Con Emergency, ResQ, Mediterranea, con le loro esperienze e il lavoro quotidiano ci arriva una testimonianza concreta che mostra come costruire la pace non è un’utopia, ma una strada possibile.
E che il Mediterraneo può diventare una tenda di pace. Come diceva Papa Francesco: siamo un’unica famiglia, che abita la stessa casa comune.

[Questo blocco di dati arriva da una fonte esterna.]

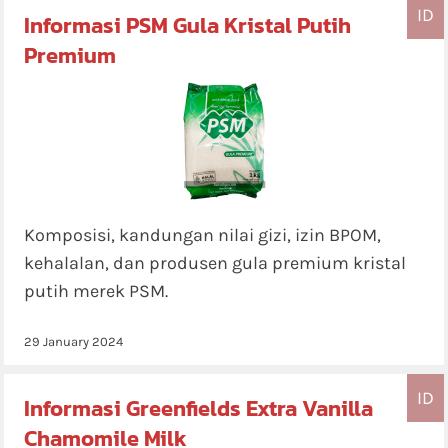
ID
Informasi PSM Gula Kristal Putih
Premium
Komposisi, kandungan nilai gizi, izin BPOM,
kehalalan, dan produsen gula premium kristal
putih merek PSM.
29 January 2024
ID
Informasi Greenfields Extra Vanilla
Chamomile Milk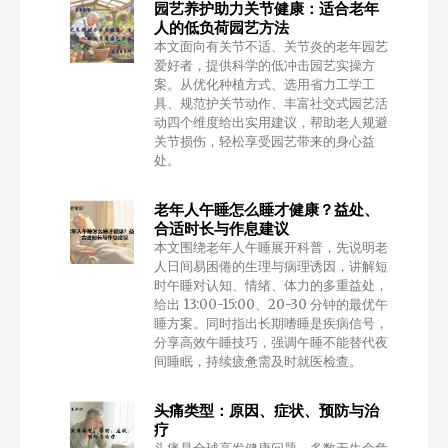
园艺养护助力关节健康：适合老年
人的低负荷园艺方法
本文面向有关节不适、关节炎的老年园艺
爱好者，提供科学的低冲击园艺实操方
案。从优化种植方式、选用省力工学工
具、规范护关节动作、丰富社交式园艺活
动四个维度给出实用建议，帮助老人规避
关节损伤，轻松享受园艺带来的身心益
处。
老年人午睡怎么睡才健康？益处、
合适时长与作息建议
本文围绕老年人午睡展开科普，先说明老
人日间易困倦的生理与病理诱因，讲解短
时午睡对认知、情绪、体力的多重益处，
给出 13:00-15:00、20-30 分钟的最优午
睡方案。同时指出长期嗜睡是疾病信号，
分享高效午睡技巧，强调午睡不能替代夜
间睡眠，持续疲惫需及时就医检查。
头痛类型：原因、症状、预防与治
疗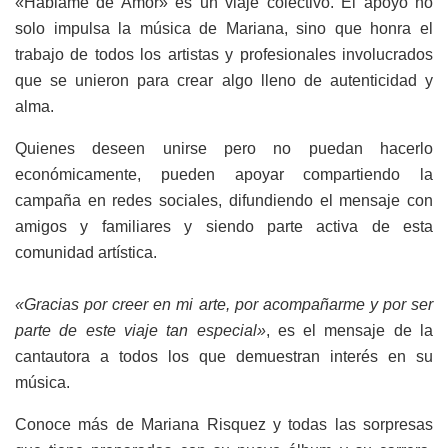
«Háblame de Amor» es un viaje colectivo. El apoyo no
solo impulsa la música de Mariana, sino que honra el
trabajo de todos los artistas y profesionales involucrados
que se unieron para crear algo lleno de autenticidad y
alma.
Quienes deseen unirse pero no puedan hacerlo
económicamente, pueden apoyar compartiendo la
campaña en redes sociales, difundiendo el mensaje con
amigos y familiares y siendo parte activa de esta
comunidad artística.
«Gracias por creer en mi arte, por acompañarme y por ser
parte de este viaje tan especial»
, es el mensaje de la
cantautora a todos los que demuestran interés en su
música.
Conoce más de Mariana Risquez y todas las sorpresas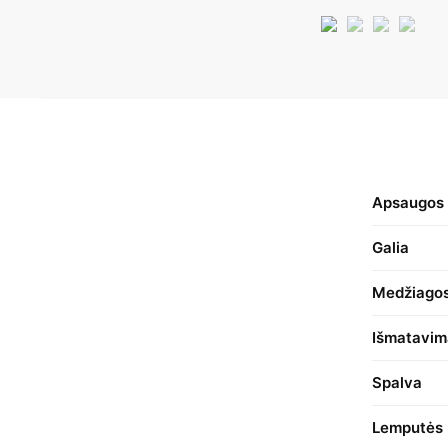
Apsaugos 
Galia
Medžiago
Išmatavim
Spalva
Lemputės 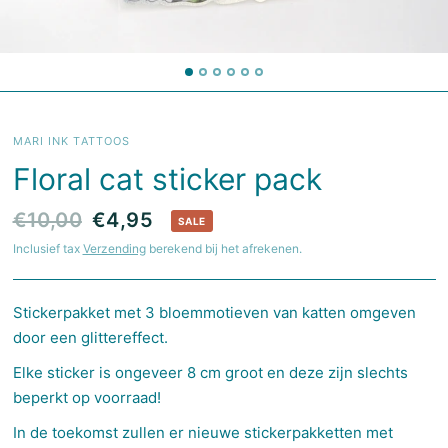
MARI INK TATTOOS
Floral cat sticker pack
€10,00
€4,95
SALE
Inclusief tax
Verzending
berekend bij het afrekenen.
Stickerpakket met 3 bloemmotieven van katten omgeven
door een glittereffect.
Elke sticker is ongeveer 8 cm groot en deze zijn slechts
beperkt op voorraad!
In de toekomst zullen er nieuwe stickerpakketten met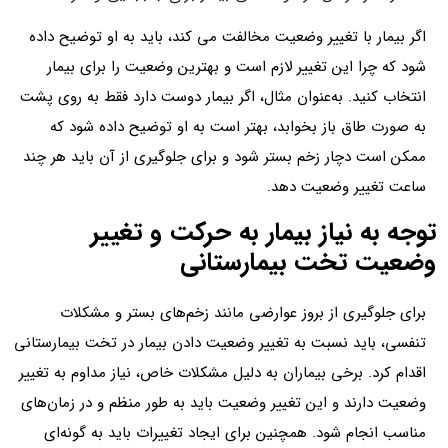
اگر بیمار با تغییر وضعیت مخالفت می کند، باید به او توضیح داده
شود که چرا این تغییر لازم است و بهترین وضعیت را برای بیمار
انتخاب کنید. به‌عنوان مثال، اگر بیمار دوست دارد فقط به روی پشت
به صورت طاق باز بخوابد، بهتر است به او توضیح داده شود که
ممکن است دچار زخم بستر شود و برای جلوگیری از آن باید هر چند
ساعت تغییر وضعیت دهد.
توجه به نیاز بیمار به حرکت و تغییر
وضعیت تخت بیمارستانی
برای جلوگیری از بروز عوارضی مانند زخم‌های بستر و مشکلات
تنفسی، باید نسبت به تغییر وضعیت دادن بیمار در تخت بیمارستانی
اقدام کرد. برخی بیماران به دلیل مشکلات خاص، نیاز مداوم به تغییر
وضعیت دارند و این تغییر وضعیت باید به طور منظم و در زمان‌های
مناسب انجام شود. همچنین برای ایجاد تغییرات باید به گونه‌ای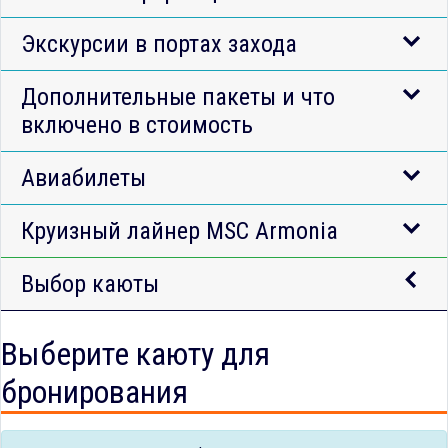
Экскурсии в портах захода
Дополнительные пакеты и что
включено в стоимость
Авиабилеты
Круизный лайнер MSC Armonia
Выбор каюты
Выберите каюту для
бронирования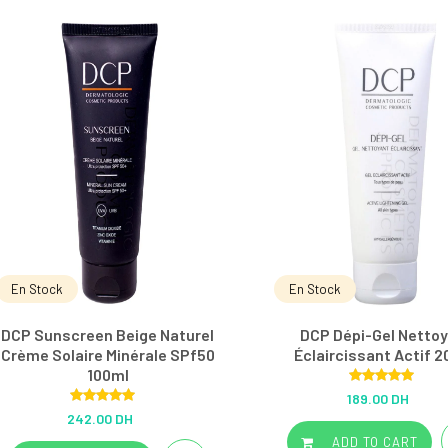
En Stock
En Stock
DCP Sunscreen Beige Naturel
DCP Dépi-Gel Netto
Crème Solaire Minérale SPf50
Éclaircissant Actif 
100ml
Rated
5.00
189.00 DH
out of 5
Rated
5.00
242.00 DH
out of 5
ADD TO CART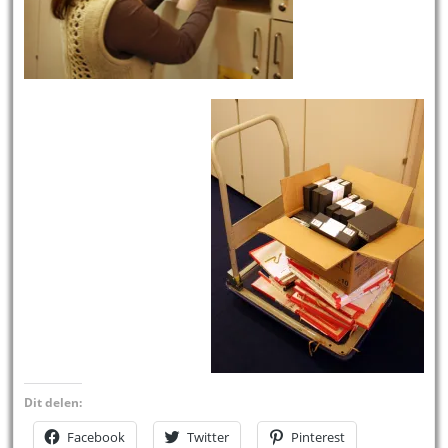
Dit delen:
Facebook
Twitter
Pinterest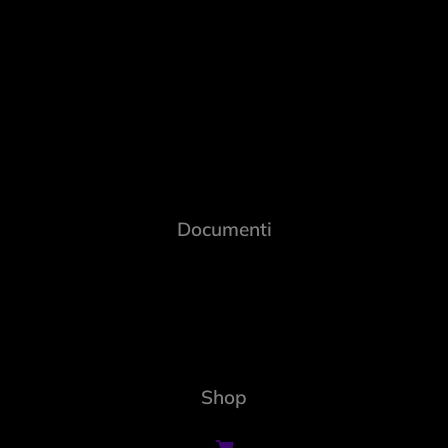
Documenti
Shop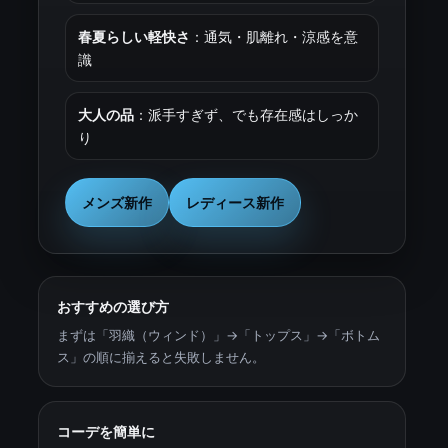
春夏らしい軽快さ
：通気・肌離れ・涼感を意
識
大人の品
：派手すぎず、でも存在感はしっか
り
メンズ新作
レディース新作
おすすめの選び方
まずは「羽織（ウィンド）」→「トップス」→「ボトム
ス」の順に揃えると失敗しません。
コーデを簡単に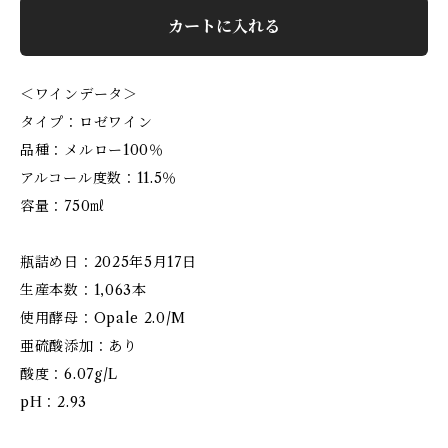
カートに入れる
＜ワインデータ＞
タイプ：ロゼワイン
品種：メルロー100％
アルコール度数：11.5％
容量：750㎖
瓶詰め日：2025年5月17日
生産本数：1,063本
使用酵母：Opale 2.0/M
亜硫酸添加：あり
酸度：6.07g/L
pH：2.93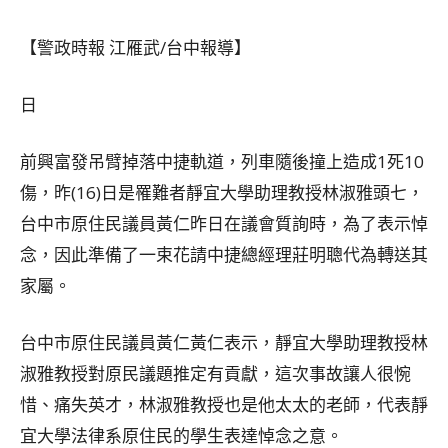
【警政時報 江雁武/台中報導】
日
前興富發吊臂掉落中捷軌道，列車隨後撞上造成1死10
傷，昨(16)日是罹難者靜宜大學助理教授林淑雅頭七，
台中市原住民議員黃仁昨日在議會質詢時，為了表示悼
念，因此準備了一束花請中捷總經理莊明聰代為轉送其
家屬。
台中市原住民議員黃仁黃仁表示，靜宜大學助理教授林
淑雅教授對原民議題推定有貢獻，這次事故讓人很惋
惜、痛失英才，林淑雅教授也是他太太的老師，代表靜
宜大學法律系原住民的學生表達悼念之意。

Eco uno stralcio del mio intervento:
«Qualche giorno fa mi è capitato di ripensarci quando, in occasione della morte di Robert Redford, in Tv hanno trasmesso un vecchio film “Corvo rosso non avrai il mio scalpo”. Mi auguro che non sembri un paragone troppo azzardato. In quella natura selvaggia, in un ambiente duro e ostile, i due uomini, il cacciatore bianco e il capo indiano, così lontani, così diffidenti, capiscono il loro destino sta nella capacità di condividere quelle montagne, la loro vita è lungo lo stesso fiume. Ecco, mi piace pensare al Mediterraneo proprio come a quel fiume. Un mare che oggi troppo spesso divide, ma che noi dobbiamo saper trasformare in una tenda di pace: un luogo di incontro, non di separazione. Un luogo dove costruire ponti invece che muri. Perché ciò accada non possiamo permetterci di restare indifferenti. Lo ha detto con grande coraggio e mi piace citarlo don Riccardo, il parroco di Nardò, quando di fronte ai commenti di alcuni fedeli a uno sbarco di profughi sulle coste del Salento ha usato parole dure: “Non venga più in chiesa chi ha augurato la morte a quei bambini profughi. Si sta andando alla deriva del disumano. Ed io ho la responsabilità di intervenire. Così come devono farlo tutti quelli che si ritengono cattolici. È un discorso di umanità”. È un richiamo forte, scomodo, ma necessario: non basta andare a messa, non basta definirsi cattolici se si rimane indifferenti di fronte al dolore innocente. Ecco allora la sfida che abbiamo davanti: recuperare la barra dell’umanità.Voi lo avete fatto, lo fate, avete scelto di stare lungo quel “fiume”, cioè là dove la vita è fragile e dove serve umanità: sulle navi di soccorso, nei corridoi balcanici, a Ventimiglia, in Africa.Vengo anch’io da una terra di emigrazione, e per questo so quanto sia difficile lasciare tutto e partire. Le nostre famiglie lo hanno vissuto sulla propria pelle, e ci hanno insegnato che non ci si salva mai da soli. Forse proprio da lì nasce la responsabilità di non voltare la faccia a chi oggi cerca sicurezza e dignità. La politica deve anche fare la sua parte: governare, trovare soluzioni, costruire integrazione. Ma la bussola dev’essere chiara: l’umanità prima di tutto. Perché siamo tutti sullo stesso fiume, e il nostro futuro dipende dalla capacità di camminare insieme.
Grazie a voi, Franco e Giuditta, perché con la vostra azione e con la vostra testimonianza ci ricordate che la pace si costruisce così: un gesto alla volta, una vita salvata alla volta.